=== Dataset excerpts ===
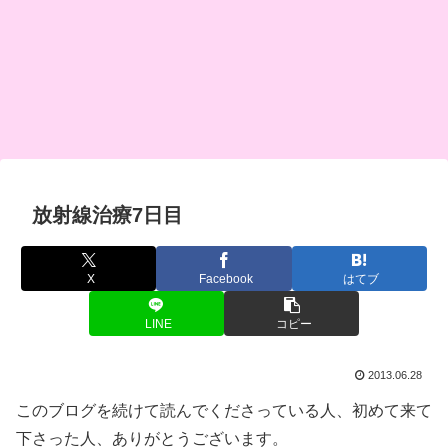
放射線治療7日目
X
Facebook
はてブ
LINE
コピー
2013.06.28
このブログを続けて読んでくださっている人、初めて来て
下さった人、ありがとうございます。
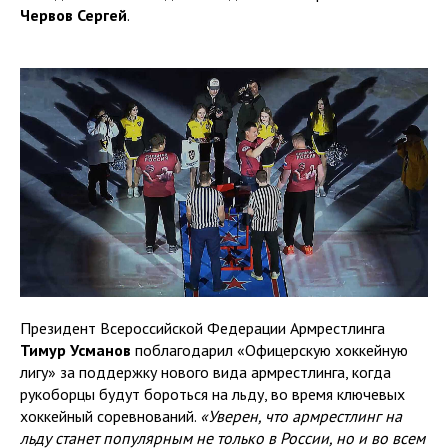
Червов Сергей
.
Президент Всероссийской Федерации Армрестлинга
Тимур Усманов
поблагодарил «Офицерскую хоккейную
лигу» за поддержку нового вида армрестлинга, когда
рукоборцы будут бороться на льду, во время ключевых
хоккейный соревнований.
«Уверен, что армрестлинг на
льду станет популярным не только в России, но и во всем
---
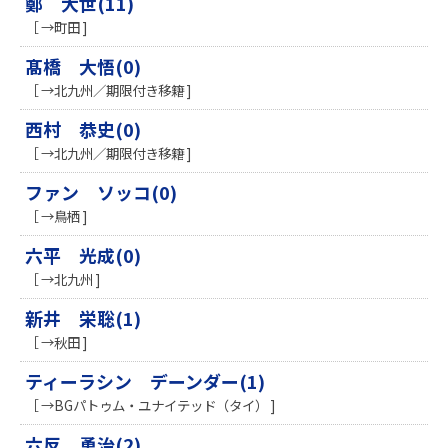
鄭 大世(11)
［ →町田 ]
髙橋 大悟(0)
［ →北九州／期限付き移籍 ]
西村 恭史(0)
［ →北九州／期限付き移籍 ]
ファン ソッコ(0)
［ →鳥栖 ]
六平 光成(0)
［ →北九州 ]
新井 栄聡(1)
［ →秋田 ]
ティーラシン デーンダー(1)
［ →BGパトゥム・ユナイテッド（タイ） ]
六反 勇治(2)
...
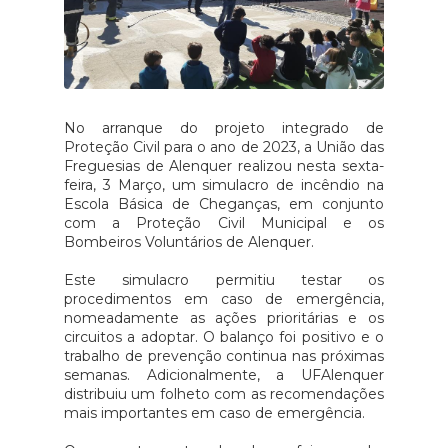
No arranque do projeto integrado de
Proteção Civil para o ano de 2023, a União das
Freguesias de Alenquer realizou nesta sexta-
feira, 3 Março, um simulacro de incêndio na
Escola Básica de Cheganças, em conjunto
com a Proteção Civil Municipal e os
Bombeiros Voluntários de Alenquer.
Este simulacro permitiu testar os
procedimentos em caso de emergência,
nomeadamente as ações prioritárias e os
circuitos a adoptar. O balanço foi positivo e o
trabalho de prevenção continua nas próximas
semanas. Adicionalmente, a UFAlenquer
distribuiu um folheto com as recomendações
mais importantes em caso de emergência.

=== Directions ===
All that is wanted is an exact copy of the lines above from the one with "feira, 3 Março, um simulacro de incêndio na" through the one with "mais importantes em caso de emergência.", with both ends included.

=== Output below ===
feira, 3 Março, um simulacro de incêndio na
Escola Básica de Cheganças, em conjunto
com a Proteção Civil Municipal e os
Bombeiros Voluntários de Alenquer.
Este simulacro permitiu testar os
procedimentos em caso de emergência,
nomeadamente as ações prioritárias e os
circuitos a adoptar. O balanço foi positivo e o
trabalho de prevenção continua nas próximas
semanas. Adicionalmente, a UFAlenquer
distribuiu um folheto com as recomendações
mais importantes em caso de emergência.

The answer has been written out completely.